ToulÉco Tarn

Publié le mardi 4 février 2014 à 20h49min par Anne Marie Bourguignon

Castres. Le CIBC du Tarn repris en Scop par ses salariés

Pour la première fois en France, le CIBC du Tarn, un des 90 Centres Inter-institutionnels de Bilans de Compétences, jusqu’ici sous statut d’association, devient une Société coopérative et participative.

Depuis le 1er janvier, le CIBC du Tarn est une Scop reprise par 15 de ses 17 salariés.
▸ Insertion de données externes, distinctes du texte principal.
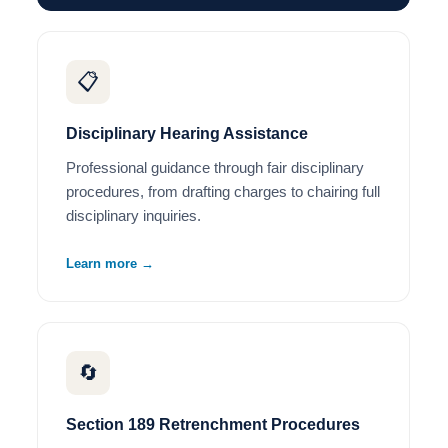
📋
Disciplinary Hearing Assistance
Professional guidance through fair disciplinary
procedures, from drafting charges to chairing full
disciplinary inquiries.
Learn more →
🔄
Section 189 Retrenchment Procedures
Après une étape expérimentale de 1986 à 1989, le réseau des CIBC créé par l’État dans une douzaine de départements français, est d’abord passé d’un support public à une association.
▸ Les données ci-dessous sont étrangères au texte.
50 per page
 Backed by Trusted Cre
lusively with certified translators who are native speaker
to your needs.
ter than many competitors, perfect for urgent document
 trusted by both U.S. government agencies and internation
En charge de la méthodologie du Bilan de Compétences (qui a abouti, en 1992, à l’inscription dans la loi de ce nouveau droit pour les salariés et demandeurs d’emploi), la structure s’est au départ appuyée sur des ressources de l’Éducation Nationale, de l’ANPE et de l’Afpa, avec un pilotage interinstitutionnel local.

Dans le champ économique

C’est en 2004 que le CIBC du Tarn est passé sous statut associatif, dans le sillage de plusieurs lois et réformes sur la formation professionnelle.
Dix ans plus tard, les quinze personnes associées qui ont choisi de devenir coopérateurs, se déploient sur les sites d’Albi, Gaillac, Graulhet, Lavaur et plus ponctuellement sur les antennes de Carmaux, Mazamet, Revel et Aucamville.
Le siège étant basé dans la Maison Commune de l’Emploi et de la Formation à Castres.
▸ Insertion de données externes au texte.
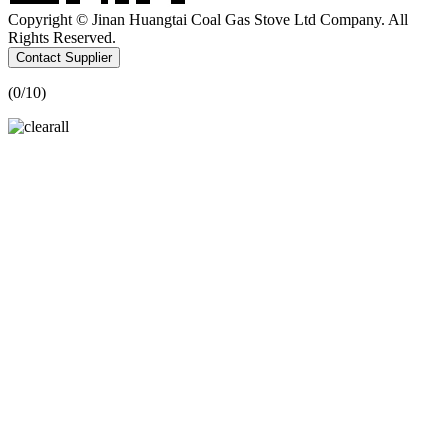
Copyright © Jinan Huangtai Coal Gas Stove Ltd Company. All
Rights Reserved.
Contact Supplier
(
0
/10)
En place depuis dix ans, Aurélie Fréjoux est aujourd’hui la gérante de la nouvelle Scop du CIBC 81, qui passe ainsi dans le champ économique : « Nous accueillons environ 2.000 personnes par an sur cinq secteurs d’activités : bilans de compétences, prestations d’orientation professionnelle, service d’information conseil en Validation des Acquis de l’Expérience (VAE), prestations de conseil en ressources humaines, formation et ingénierie et animation du Dispositif Local d’Accompagnement en faveur des structures d’utilité sociale employeuses », explique t-elle,

En 2013, cette structure a réalisé un chiffre d’affaires de deux millions d’euros.
Avec son changement de modèle économique, mandataire sur des appels d’offres, la nouvelle Scop a maintenant de gros clients comme Pôle Emploi ou l’Agefiph.
Elle souhaite développer plus de prestations de conseils en Ressources Humaines (aide au recrutement, formations etc…) à destination des entreprises, à la demande. Dans l’attente de la prochaine réforme de la formation professionnelle qui pourrait faire évoluer le droit individuel à la formation vers un compte personnel de formation.